Medien : Der Fernseh-Handwerker

Das ZDF feiert den Abschied des „Löwenzahn“-Moderators Peter Lustig

Thomas Gehringer

Siehe da, auf schöne Frauen fällt sogar Peter Lustig herein. Jana Olschewski (Bettina Zimmermann) von der Immobilienfirma Bunkenburg bietet ihm im Tausch für das Grundstück, auf dem seit 25 Jahren sein Bauwagen steht, ein Barock-Schloss auf dem Lande. Hier und da seien zwar noch ein paar Schönheitsreparaturen notwendig, „aber das entspricht ja ganz Ihrer Lebensart“, säuselt die Maklerin mit Blick auf Peters kurioses Zuhause.
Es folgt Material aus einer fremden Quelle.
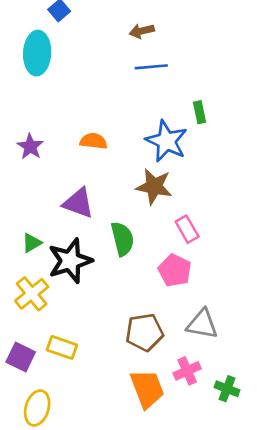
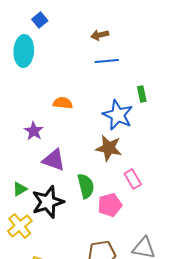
orange semicircle: (94, 141) -> (63, 103), moved
purple star: (30, 147) -> (34, 131), moved
pink pentagon: (175, 270) -> (110, 205), moved, turned 30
Und Lustig zuckelt mit seinem Bauwagen davon – in die vermeintliche Zukunft als Schlossherr.

Er räumt ja wirklich das Feld: An diesem Wochenende gibt Peter Lustig, das Herz und die Seele der ZDF-Kinderreihe „Löwenzahn“, seinen offiziellen Ausstand. Nach einer langen „Löwenzahn“-Nacht, einem Making-off am Sonntagmorgen und nach der Wiederholung der achten von über 200 Folgen als Höhepunkt der 70-minütige Spielfilm „Die Reise ins Abenteuer“. Der 67-jährige, gesundheitlich angeschlagene Peter Lustig dreht keine neuen „Löwenzahn“-Folgen mehr. Vorerst läuft die Reihe mit ihm aber noch weiter. Außerdem sucht das ZDF einen Nachfolger. Der wird es nicht leicht haben und muss gewiss eine neue Figur erfinden, denn Peter Lustig ist nicht zu kopieren. Der private und der berufliche Lustig, „das ist gar nicht mehr auseinander zu puzzeln“, sagt er mit derselben leisen, etwas nuscheligen Stimme wie bei „Löwenzahn“.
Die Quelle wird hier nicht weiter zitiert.